As quantum technologies grow in complexity, the need for efficient, non-destructive measurement schemes become increasingly important. Photonic systems, while in many ways ideal for quantum information processing, offer only a limited number of degrees of freedom per mode - placing fundamental restrictions on the number and type of observables that can be simultaneously accessed. Weak measurement provides a framework to circumvent some of these limitations, enabling joint measurements, minimal back-action, and alternative pathways for quantum state characterization.
This thesis presents two contributions to the theory and implementation of weak measurements in optics. First, we design, simulate, and experimentally realize a scheme to measure joint weak values of position and momentum projectors - building on Lundeen and Bamber’s framework. We employ a glass sliver to weakly measure x position and use a spatial light modulator (SLM) to couple polarization to x momentum in a way that the strength this interaction is conditional on the y position. We show that a binary conditionality is able to achieve the same results as the linear conditionality initially proposed, while enabling simpler setups and larger signals.

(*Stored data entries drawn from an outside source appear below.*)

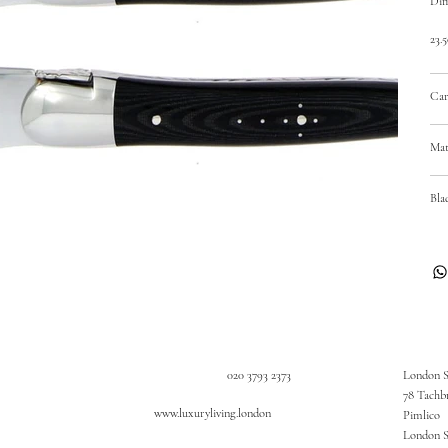
Dim
23.
Car
Mat
Bla
020 3793 2373
London 
78 Tachb
www.luxuryliving.london
Pimlico
London 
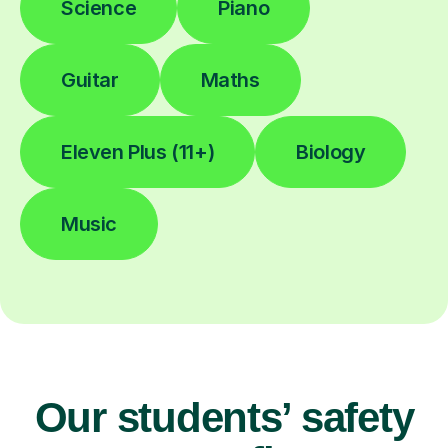
Science
Piano
Guitar
Maths
Eleven Plus (11+)
Biology
Music
Our students’ safety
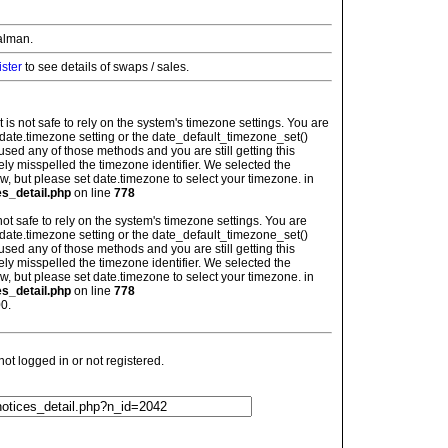
alman.
ister
to see details of swaps / sales.
: It is not safe to rely on the system's timezone settings. You are
 date.timezone setting or the date_default_timezone_set()
used any of those methods and you are still getting this
ely misspelled the timezone identifier. We selected the
w, but please set date.timezone to select your timezone. in
es_detail.php
on line
778
is not safe to rely on the system's timezone settings. You are
 date.timezone setting or the date_default_timezone_set()
used any of those methods and you are still getting this
ely misspelled the timezone identifier. We selected the
w, but please set date.timezone to select your timezone. in
es_detail.php
on line
778
0.
t logged in or not registered.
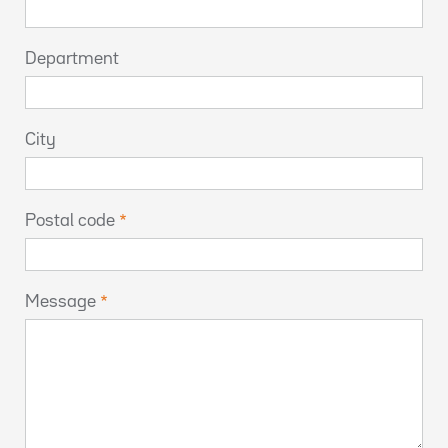
Department
City
Postal code
Message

Second, we analyze how weak interactions arising from bulk optical nonlinearities can be harnessed for quantum measurements. Using both the von Neumann and Positive Operator-Valued Measure (POVM) formalisms, we explore a range of nonlinear processes. We identify that information about photon number and field quadratures are accessible via nonlinear interactions, and propose that certain POVM based schemes may offer practical alternatives to standard homodyne detection of field quadratures.
This work contributes to the ongoing development of quantum measurement techniques in optics and presents how weak measurements provide a useful framework in which to consider alternative measurement schemes.